A map whose infinitesimal distortion tends to $1$ preserve lengths of paths?

Question

Let $X,Y$ be length spaces, and suppose $f:X \to Y$ satisfies $$ (*) \, \, \lim_{y \to x} \frac{d^Y(f(x),f(y))}{d^X(x,y)}=1$$ for all $x \in X$.

Question: Is it true that $f$ preserves lengths of paths?

A naive attempt to prove this hits a problem since we do not know anything about the rates of convergence around different points in $X$.

We can approximate the length of a path $\alpha:[0,1] \to X$ via $L(\alpha) \approx \sum_i d^X(\alpha(t_i),\alpha(t_{i+1}))$ with partitions $\{t_i\}$ which become finer.

A plausible heuristic would be that when $t_i \approx t_{i+1} \Rightarrow \alpha(t_i) \approx \alpha(t_{i+1})$, hence $d^X(\alpha(t_i),\alpha(t_{i+1})) \approx d^Y\big(f(\alpha(t_i)),f(\alpha(t_{i+1}))\big) $. The problem is that the $t_i's$ are changing when we make the partitions finer. (As far as I could see, even trying to use a "structured mechanism of construction" (like putting $t_i^n=\frac{i}{n}$) does not imply the desired result.

Answer 1

Take a path $\alpha:[0,1]\to X$. Fix $\epsilon>0$ and consider the set $A_\epsilon$ of points $x\in \alpha([0,1])$ such that there exist $x_0,\ldots,x_n\in \alpha([0,1])$ with $x_0=\alpha(0)$ and $x_n=x$ such that for every $i=0,\ldots,n-1$ $$\left|\frac{d^Y(f(x_i),f(x_{i+1}))}{d^X(x_i,x_{i+1})}-1\right|<\epsilon\qquad (*)$$ i.e. there is a discrete path with low distorsion connecting $\alpha(0)$ to $x$. It is easy to prove that $A_\epsilon$ is nonempty and both open and closed in $\alpha([0,1])$, therefore by connectedness coincides with $\alpha([0,1])$.

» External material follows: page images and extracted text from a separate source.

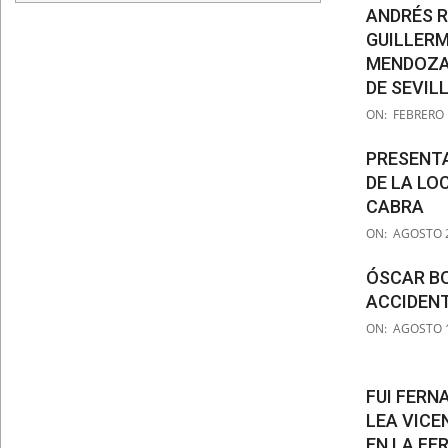
30
ANDRÉS R
GUILLER
MENDOZA 
DE SEVIL
2020-
ON:
FEBRERO 
02-
18
PRESENTA
DE LA LO
CABRA
2019-
ON:
AGOSTO 2
08-
24
ÓSCAR BO
ACCIDEN
2019-
ON:
AGOSTO 1
08-
15
FUI FERN
LEA VICE
EN LA FE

Now given a curve $\gamma:[0,1]\to Z$ with $Z$ metric space and a partition $\underline t=\{t_i\}_{i=1}^m$ with $0\leq t_\leq \ldots\leq t_m\leq 1$, let $$L(\gamma,\underline t):=\sum_{i=1}^{m-1} d(\gamma(t_i),d(t_{i+1}))$$ so that $$L(\gamma)=\sup_{\underline t\in \mathcal{P}(0,1)} L(\gamma,\underline t).$$

Consider now a path $\alpha:[0,1]\to X$, and fix $\epsilon >0$. Then:

For any partition $\{t_i\}_{i=1}^m$ there is a refinement $\{t_i'\}_{i=1}^n$ with $$(1-\epsilon)L(\alpha,\underline t)\leq (1-\epsilon)L(\alpha,\underline t')\leq L(f(\alpha),\underline t')$$ and $$L(f(\alpha),\underline t)\leq L(f(\alpha),\underline t')\leq (1+\epsilon)L(\alpha,\underline t').$$

To prove this just apply the previous result to each subpath $\alpha|_{[t_i,t_{i+1}]}$ (and use the triangle inequality).

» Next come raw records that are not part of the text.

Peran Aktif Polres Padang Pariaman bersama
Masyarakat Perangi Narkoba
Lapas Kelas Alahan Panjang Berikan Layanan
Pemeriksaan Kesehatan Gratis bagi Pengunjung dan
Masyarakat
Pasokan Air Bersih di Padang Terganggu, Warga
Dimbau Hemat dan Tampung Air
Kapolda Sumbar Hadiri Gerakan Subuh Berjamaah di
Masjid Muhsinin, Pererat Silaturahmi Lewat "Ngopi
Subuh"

In particular $(1-\epsilon)L(\alpha,\underline t)\leq L(f(\alpha))$ and $L(f(\alpha),\underline t)\leq (1+\epsilon)L(\alpha)$, therefore first passing to the supremum over all partitions and then using that $\epsilon $ was arbitrary we obtain that the lengths are equal.

Answer 2

In order to use the Del's argument above, we need to be careful in how we define $ A_{\epsilon}$:

$ A_{\epsilon}$ should be defined as the set of points $x=\alpha(t)\in \alpha([0,1])$ such that there exist a finite sequence $x_0=\alpha(0),x_1=\alpha(t_1),\ldots,x_{n-1}=\alpha(t_{n-1}),x_n=x= \alpha(t)$ such that

$$ 0 <t_1 < \dots < t_{n-1} <t,$$ and for every $i=0,\ldots,n-1$ $$\left|\frac{d^Y(f(x_i),f(x_{i+1}))}{d^X(x_i,x_{i+1})}-1\right|<\epsilon\qquad (*)$$ i.e. there is a discrete "forward" path with low distortion connecting $\alpha(0)$ to $x$.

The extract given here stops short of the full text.